There is little more to add this week. I am working with the palliative care team to get the right mix of pain medicine. This is an ongoing process which seems to be bearing some fruit. I am, at least, emerging from the fog enough to write a cognizant paragraph or two. Maybe not!
Companionship:
I am deeply grateful for the gift of companionship that has been shared with me at this time. This gift is given in so many ways. The very word "companion" has always inspired me. It's roots suggest a literal sharing of bread, "
com - pan" with bread. Much of the companionship I share these days is indeed "with bread".
I have many colleagues, family, and friends who live deeply with me through these days of my illness. I am mindful of their presence, their compassion, and their love even though my illness has created this barrier. Not a real, physical barrier, but one of sleepiness and immobility.
People ask, "Should we call? Can we visit? When are your "down times"?. Well, for now, I still enjoy afternoon visits in the condo and Pam and I enjoy weekend visits, mostly at home. Email is probably the best way to connect. If that changes we will let you know.
We are NOT Alone.
I wrote at some point earlier in
"A Cancer Journal" of the very "real presence" of those who break bread and walk with us in our times of trial (
"We Are Not Alone"). it is equally true that many of those who have shared their lives and since died remain with us divine companionship.

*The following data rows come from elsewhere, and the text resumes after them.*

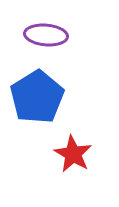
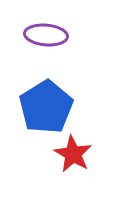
blue pentagon: moved 9 px right, 10 px down
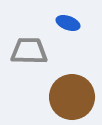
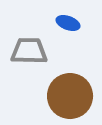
brown circle: moved 2 px left, 1 px up
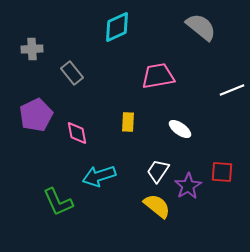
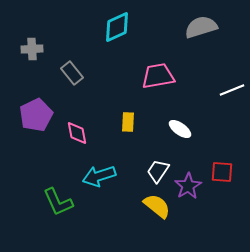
gray semicircle: rotated 56 degrees counterclockwise
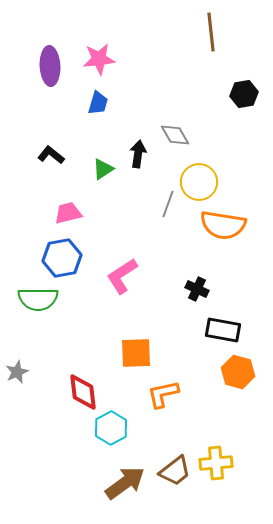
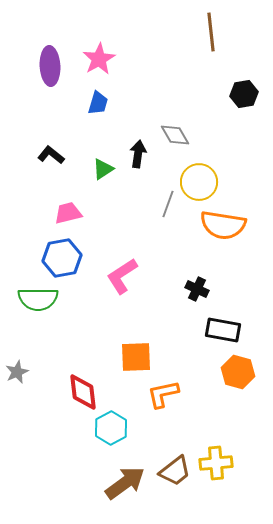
pink star: rotated 24 degrees counterclockwise
orange square: moved 4 px down
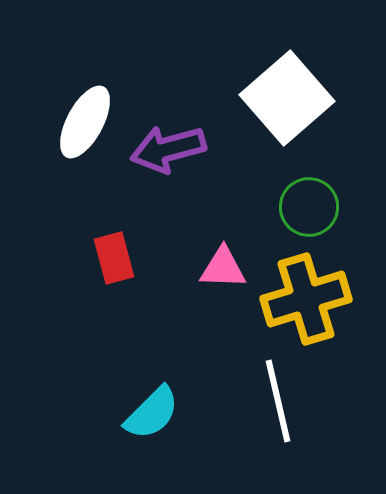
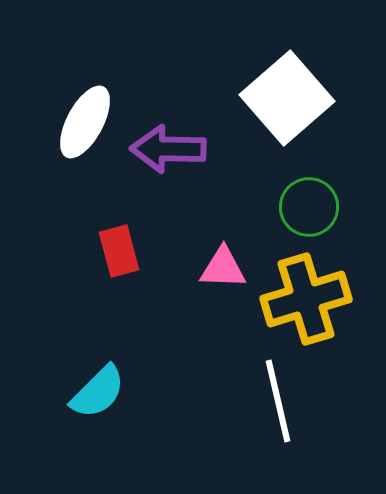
purple arrow: rotated 16 degrees clockwise
red rectangle: moved 5 px right, 7 px up
cyan semicircle: moved 54 px left, 21 px up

One of my favourite living mentors is Joyce Rupp. I share this short prayer as a reflection on my own inner geography at this time. It calls for a slow, prayerful reading, if you are lucky enough to find such space in your life.
Divine Companion,
there's an ache in my heart
that stretches like a canyon,
crying out for all the familiar
faces and places of yesterday.
All the tears of my loneliness
gather themselves together quietly;
a hollow sadness rises in my soul
and presses against my every moment.
I am a lost one in a foreign land,
an orphaned one without a home.
I am out of place and unsettled,
yearning for peace that hides from me.
My feet take me through each day
but the rest of me just drags along,
wondering if I will ever feel at home,
doubting if this path is right for me.
Ever-Abiding Life Giver,
be a source of hope for me this day
as I adjust to this great change.
Be a sparkle of joy in my spirit
as I struggle with the pain of farewell.
Be a strong connector of love for me
as I leave many treasured ones behind.
Consoling One of My Heart,
assure me with glimmers of peace
that this transition can be a source of growth.
Grant me hopeful eyes to see beyond today
to the time when joy will tumble freely.
Lift up my heart and comfort me.
Joyce Rupp
Peace be with you... Rob; in Vancouver
"Life is short. And we do not have long to
gladden the hearts of those who walk the way with us.
So let us be swift to love. And let us make haste to show kindness."